Polster explained that the “COVID-19 pandemic, coupled with the anxiety over whether the U.S. Postal Service will be able to handle the unprecedented number of ballots being returned by mail, is posing unprecedented challenges to voters and boards of elections.” In these conditions, Polster reasoned, limiting counties to one drop box disproportionately affects access to voting for people of color who live in larger cities and counties. By contrast, Polster continued, LaRose’s justification for the limit on drop boxes – a desire to ensure that everyone has a uniform opportunity to cast a ballot through the drop boxes – falls short: “Giving all voters an equal opportunity would require multiple drop boxes in heavily populated counties to account for their population,” Polster wrote. And LaRose has not provided any evidence to show a genuine security or fraud problem with multiple drop boxes, Polster added. Finally, Polster pushed back against LaRose’s contention that courts should not change the rules of an election at the last moment. Here, Polster explained, his ruling will not create confusion, but will instead “end the disruption and litigation around the use of multiple drop boxes.”

Polster declined to put his order on hold while LaRose appeals. LaRose filed his appeal with the U.S. Court of Appeals for the 6th Circuit on Oct. 8, asking that court to block Polster’s order immediately. That order, LaRose argued, “will do immense damage if allowed to remain in effect only to be” lifted later. LaRose urged the court to rule on his request by Tuesday, Oct. 12, so that he could go to the Supreme Court if necessary.

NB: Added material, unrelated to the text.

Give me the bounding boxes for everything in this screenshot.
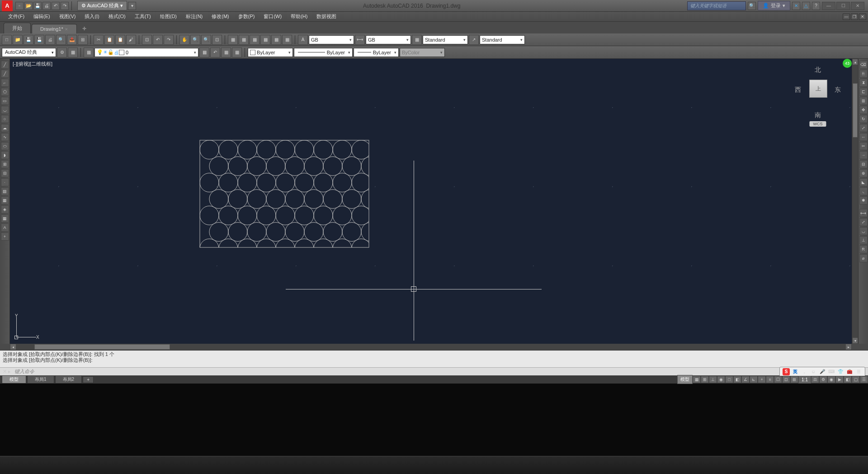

The court of appeals granted LaRose’s request and put Polster’s order on hold while the state appeals. In an opinion by Judge Richard Allen Griffin that was joined by Judge Amul Thapar, the majority reasoned that Ohio voters have a variety of options, one of which is drop boxes, to cast their ballots. Limiting drop boxes, the majority continued, therefore “poses at most an inconvenience to a subset of voters”; it does not severely burden the right to vote. And there are good reasons for counties to limit the number of drop boxes, the majority added, including security and efficiency. “Federal courts,” the majority concluded, “are not ‘overseers’ and ‘micromanagers’ of ‘the minutiae of state election processes,” but in this case Polster changed election rules during an election.